Monopolies exist. Can you completely avoid all services from Microsoft and Google if you find their policies unlikeable? If a company can force you into a situation when you have no choice but to buy their product on their terms, a company will do it, because it is profitable. Every company dreams of becoming a monopoly, it's natural. And so do WotC. The fact that they couldn't yet find a way to exploit our wallets and strip us of alternatives to their content (*cough*OGL*cough*) doesn't mean they won't try. Because business needs to grow, and to quote Cynthia Williams, the CEO of WotC, "DnD is undermonetized".
It's like the cop that says "stop bothering me with your suspicions and allegations and come to me when you're actually murdered, then we'll have a case".
Again with all this?
1. I personally find people using milestone leveling more often than xp leveling nowadays, as to not worry about characters leveling too quickly if they can handle more and/or deadlier encounters. I personally find 5E's CR system to be pretty flawed and it is definitely something they should revisit because encounter design is pretty tricky to get right and you have to eyeball it a decent amount.

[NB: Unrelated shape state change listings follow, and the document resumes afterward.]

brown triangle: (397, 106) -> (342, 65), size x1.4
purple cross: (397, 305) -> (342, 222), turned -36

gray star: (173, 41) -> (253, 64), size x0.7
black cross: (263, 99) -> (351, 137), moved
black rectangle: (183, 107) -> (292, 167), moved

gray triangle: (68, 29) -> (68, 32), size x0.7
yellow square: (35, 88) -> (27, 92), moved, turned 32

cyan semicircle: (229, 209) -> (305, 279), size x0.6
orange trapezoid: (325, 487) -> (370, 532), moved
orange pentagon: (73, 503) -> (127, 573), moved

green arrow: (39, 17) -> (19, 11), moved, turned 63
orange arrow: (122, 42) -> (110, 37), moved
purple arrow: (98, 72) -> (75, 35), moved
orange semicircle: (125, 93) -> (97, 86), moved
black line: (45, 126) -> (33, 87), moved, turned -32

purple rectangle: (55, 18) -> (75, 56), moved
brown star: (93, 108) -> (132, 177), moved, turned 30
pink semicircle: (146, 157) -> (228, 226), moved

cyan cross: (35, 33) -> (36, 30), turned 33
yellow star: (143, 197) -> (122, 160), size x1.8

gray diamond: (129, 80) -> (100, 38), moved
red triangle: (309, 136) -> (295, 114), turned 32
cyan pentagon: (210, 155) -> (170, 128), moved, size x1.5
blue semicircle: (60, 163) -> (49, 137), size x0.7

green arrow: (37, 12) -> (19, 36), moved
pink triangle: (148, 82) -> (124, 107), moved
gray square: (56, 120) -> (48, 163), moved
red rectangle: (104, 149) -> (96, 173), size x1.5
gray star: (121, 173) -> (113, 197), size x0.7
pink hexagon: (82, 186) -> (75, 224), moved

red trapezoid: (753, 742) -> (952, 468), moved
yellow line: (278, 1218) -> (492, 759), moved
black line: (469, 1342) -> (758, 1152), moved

2. Overall strength is a combination of versatility and raw power. Monk lacks raw power and its options do not do enough to make up for it. Honestly, Stunning Strike is probably the big thing that monks offer. Their unarmed damage doesn't compare to a fighter using GWM or SS, and options like patient defense or step of the wind do not really make up for it. With 16 Dex and 16 Wisdom, their AC is 16, the same as a fighter with chainmail. They do well in the early levels since their bonus action unarmed attack is useful for keeping up DPR early on, but it quickly falls off as you progress.
However, even then, 5e monks are not really that complex. You just have some extra options for your bonus action, most of which you probably won't use. Most of your ki points probably go into Stunning Strike because it is the main option that has a decent amount of power.
Making martials good involves giving them both power and versatility.
If it isn't it becomes pretty pointless :)
Paladin has always been better IMO. More raw power, more versatility, more survivability.